» To do
In the records below, find each line with the word "çıktı" and copy it.

» Records shown
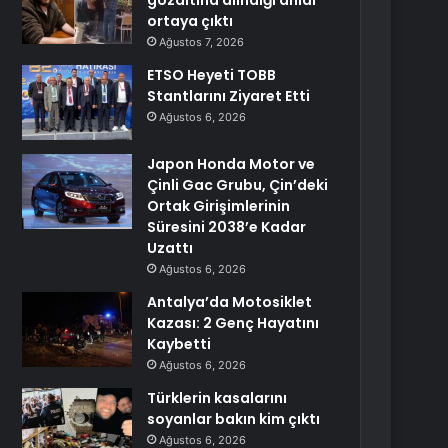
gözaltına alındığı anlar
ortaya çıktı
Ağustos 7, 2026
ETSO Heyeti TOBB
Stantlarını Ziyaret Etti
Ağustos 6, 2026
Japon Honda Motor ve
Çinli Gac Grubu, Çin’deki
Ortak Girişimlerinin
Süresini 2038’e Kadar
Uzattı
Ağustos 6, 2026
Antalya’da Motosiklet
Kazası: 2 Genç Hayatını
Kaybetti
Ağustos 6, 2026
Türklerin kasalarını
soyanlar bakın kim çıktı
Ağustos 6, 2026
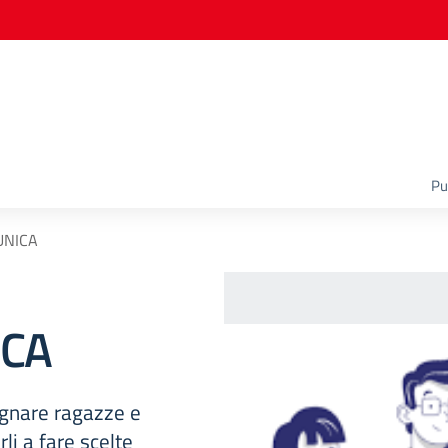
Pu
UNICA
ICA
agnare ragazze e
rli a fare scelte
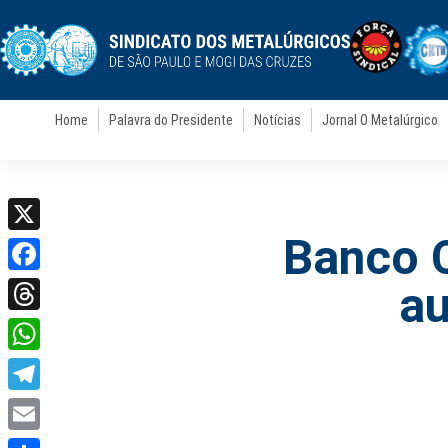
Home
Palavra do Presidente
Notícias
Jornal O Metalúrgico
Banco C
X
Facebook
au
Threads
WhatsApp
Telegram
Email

---

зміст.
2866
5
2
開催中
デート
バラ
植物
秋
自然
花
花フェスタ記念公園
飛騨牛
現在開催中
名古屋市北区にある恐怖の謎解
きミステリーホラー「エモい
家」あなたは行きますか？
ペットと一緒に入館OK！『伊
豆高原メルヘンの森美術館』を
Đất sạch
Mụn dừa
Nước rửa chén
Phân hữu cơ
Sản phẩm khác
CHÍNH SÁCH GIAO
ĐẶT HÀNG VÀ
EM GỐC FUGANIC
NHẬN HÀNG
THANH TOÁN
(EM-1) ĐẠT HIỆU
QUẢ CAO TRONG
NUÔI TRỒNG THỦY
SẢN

» Solved exercise
ortaya çıktı
soyanlar bakın kim çıktı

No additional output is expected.